Poserna , Seume's birthplace , is a district of the town of Lützen in the Burgenland district in Saxony-Anhalt .

geography

The place is located east of the city of Weißenfels near the exit of the town not far from the B 87 . The Rippach stream flows through the village .

history

church

In 1161 the place was first mentioned as Posidrin . A Conradus de Poserne appears in a document in 1283, he is the progenitor of the prehistoric noble family of Posern , which continues to exist today , whose line of trunks begins in 1269 with Ludolfus de Buzernen, miles .

Poserna belonged to the Electoral Saxon Office Weißenfels until 1815 , which belonged to the Secondogenitur Principality of Saxony-Weißenfels between 1656/57 and 1746 . Legally, the place was partially subordinate to the Burgwerbener and Mölsener court seats .

Poserna came to Prussia in 1815 through the resolutions of the Congress of Vienna . The place was in 1816 the county Weissenfels in the administrative district of Merseburg of the Province of Saxony allocated. In 1897 the neo-Gothic hall church was built. During the second district reform in the GDR, Poserna came to the Hohenmölsen district in the Halle district in 1952 . In 1956 it was reclassified to the Weißenfels district , which in 1990 became the Weißenfels district again and was merged into the Burgenland district in 2007.

On January 1, 2010, the previously independent communities of Poserna, Muschwitz , Großgörschen , Rippach and Starsiedel merged with the city of Lützen to form the new city of Lützen.

Poserna saltworks

To the east of Poserna, in the Rippach floodplain, there are some brine springs that have been known since the Middle Ages. However, strong freshwater inflows prevented the regulated use of the brine. For example, an attempt made by Duke Georg the Bearded from 1517 to build a brine well was discontinued in 1521, because it was not possible to purify the brine.

In the 16th century, the need for salt in Saxony was around 4,000 tons per year, which was mainly obtained from the Halle saltworks due to the lack of its own brine sources in Saxony . From the middle of the 16th century, Elector August strove to build a Saxon saltworks in order to supply his country with salt independently. Such attempts had been made in the past centuries and the like. a. Already given several times with the Altensalz saltworks .

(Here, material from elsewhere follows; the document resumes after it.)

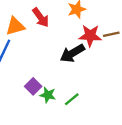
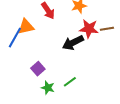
orange triangle: (15, 26) -> (26, 27), moved
green star: (48, 95) -> (48, 88), moved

In 1569 a Nuremberg society became active again in Poserna, in whose fountain Elector August 1573 participated. From 1577 onwards the sovereign drove the expansion of the Poserna salt works at great expense. The chief miner Martin Planer took over the management of the mining work . 20 permanent day laborers and at times 350 auxiliary workers from the surrounding villages were involved in the construction of the shafts and the construction of the salt works. At the same time u. a. Georg Schwarz's foundry in Hütten with the manufacture of the salt works (boiling pans etc.).

To secure the supply of wood, the Elsterfloßgraben was created from 1578, which , fed with water from the White Elster, should lead to the Rippach and thus enable wood rafting as far as Poserna.

Biotope near Poserna

According to calculations made by Elector August himself, the sovereign expected an annual profit of over 91,000 guilders from the salt works . By 1585, over 160,000 guilders had been invested in the Poserna saltworks, but no salt was produced. The concentration of the brine source turned out to be too low at approx. 1.3%. Work on the salt works was stopped in early 1585 and the equipment that had already been installed was removed.

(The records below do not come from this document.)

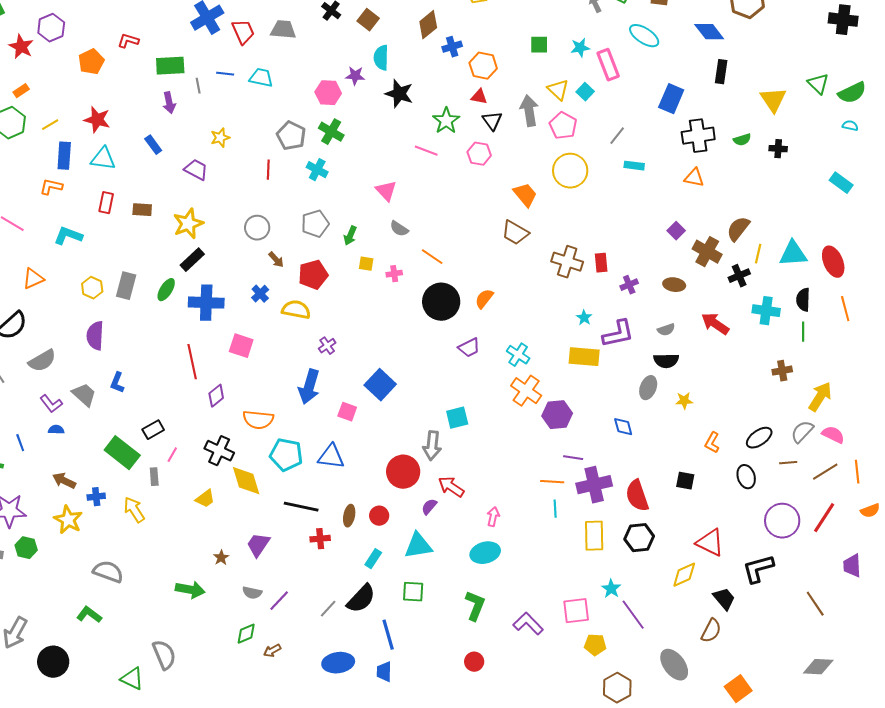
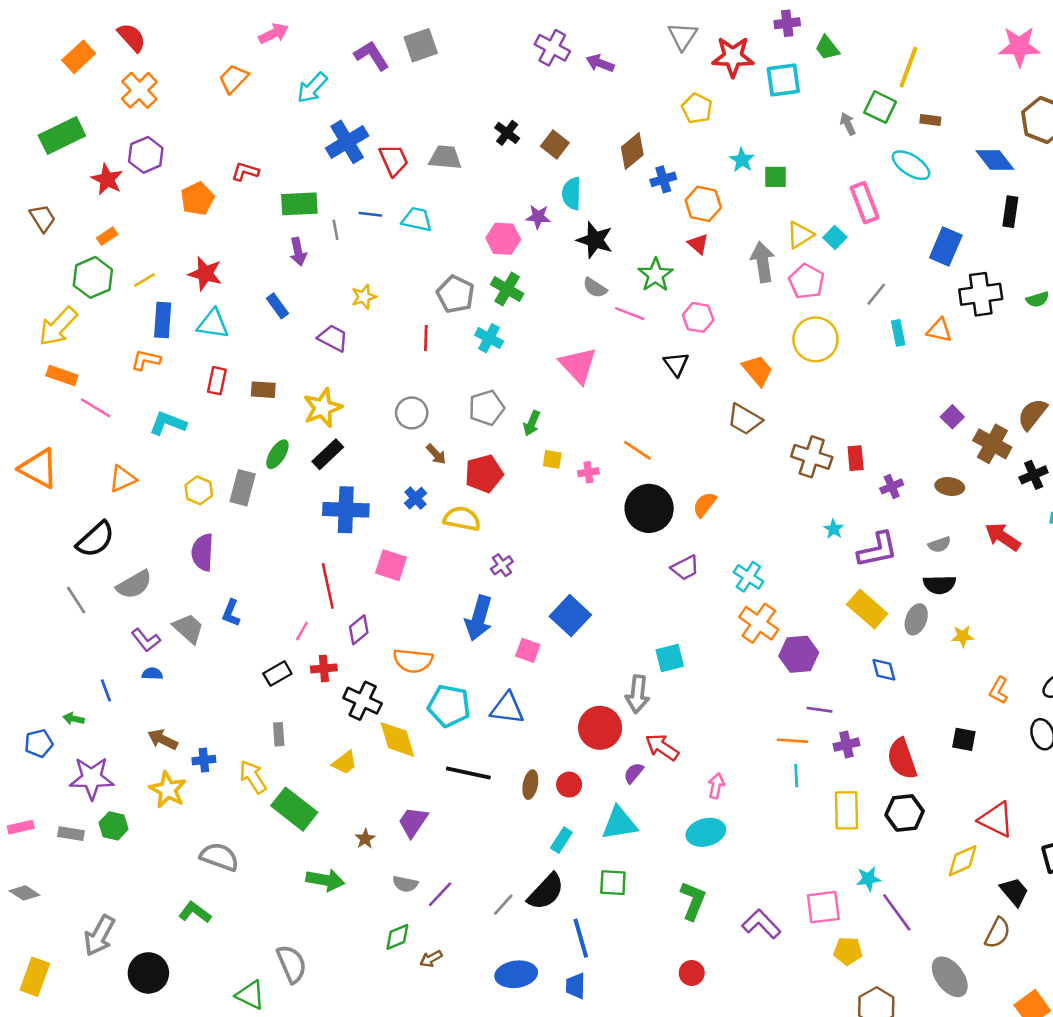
cyan star: (580, 48) -> (742, 160), moved, turned -30
yellow triangle: (558, 90) -> (800, 235), turned 45
red triangle: (479, 97) -> (698, 244), turned 30
black triangle: (492, 121) -> (676, 364), moved
cyan rectangle: (634, 166) -> (898, 333), turned 72
orange triangle: (694, 178) -> (939, 330), moved
pink triangle: (386, 191) -> (578, 365), size x1.4
gray semicircle: (399, 229) -> (595, 288), moved
green ellipse: (166, 290) -> (277, 454), moved
yellow rectangle: (584, 357) -> (867, 609), moved, turned 36
green rectangle: (122, 453) -> (294, 809), moved
pink line: (172, 455) -> (302, 631), moved
purple cross: (594, 485) -> (847, 745), size x0.6
red cross: (320, 539) -> (324, 668), moved
cyan star: (611, 589) -> (868, 879), turned 30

The brine source itself appeared on the surface until around 1975/1980 and then probably dried up as a result of the lowering of the groundwater level due to lignite mining in the area. Because of the brine leakage, rare salt-loving plants settled on the meadow in the vicinity, which is why the area is protected as a natural monument.

Culture and sights

Zeisigmühle
  • Zeisigmühle, watermill on the Rippach

Economy and Infrastructure

traffic

Poserna is in the area of ​​the Central German Transport Association . Some bus lines of the regional transport company Weißenfels connect the place mainly with the district town Weißenfels , which is about six kilometers away , where the next train station is located (with intercity connection and local transport lines in several directions).

The federal highway 87 Weißenfels - Leipzig runs northeast of the place . The next motorway junction is Weißenfels on federal motorway 9 , about six kilometers to the west.

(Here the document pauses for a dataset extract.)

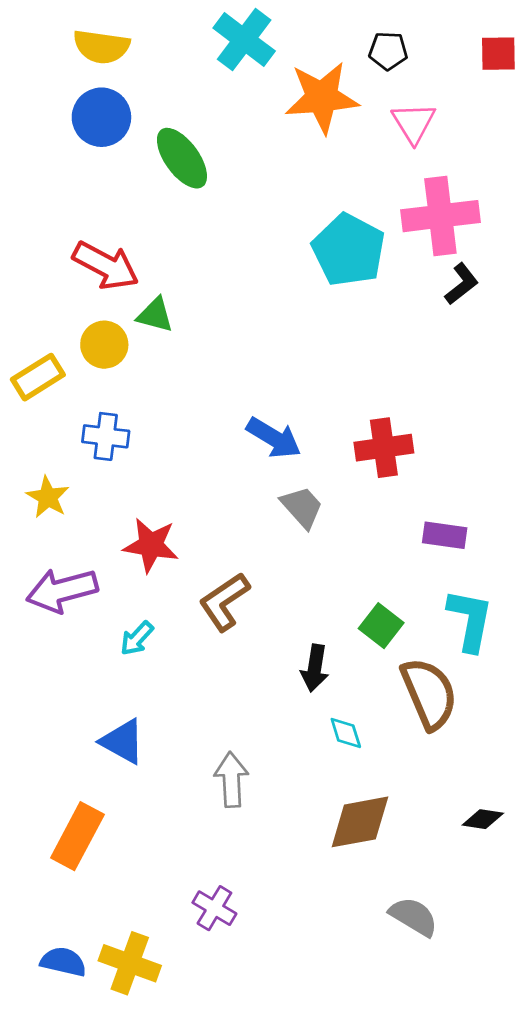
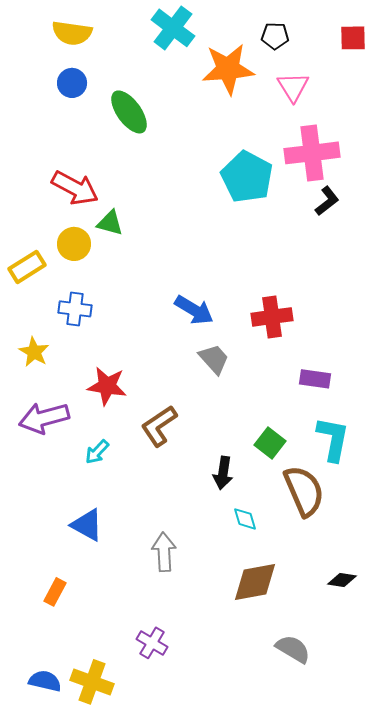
blue circle: (101, 117) -> (72, 83), size x0.7
orange rectangle: (77, 836) -> (55, 592), size x0.6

The railway Großkorbetha-Deuben with the stop in Poserna is traveled since 1999 only coal trains from Großkorbetha to Wählitz (just before Hohenmolsen).

Personalities

Seume memorial plaque on the successor building of the birth house
Place name sign with portrait of the sea
Information board on the successor building to the birthplace

Probably the most famous inhabitant of this place was the later writer and poet Johann Gottfried Seume (born January 29, 1763 in Poserna, † June 13, 1810 in Teplitz ), who was born here and spent his childhood here until he was eight. The house where Seumes was born was destroyed in the war of liberation against Napoleon in 1813 . There is a stone plaque with a relief image ( tondo ) of the poet on the successor to the house where Seume was born . More information about the life and work of Seume can be found in a permanent exhibition in the castle museum in Lützen .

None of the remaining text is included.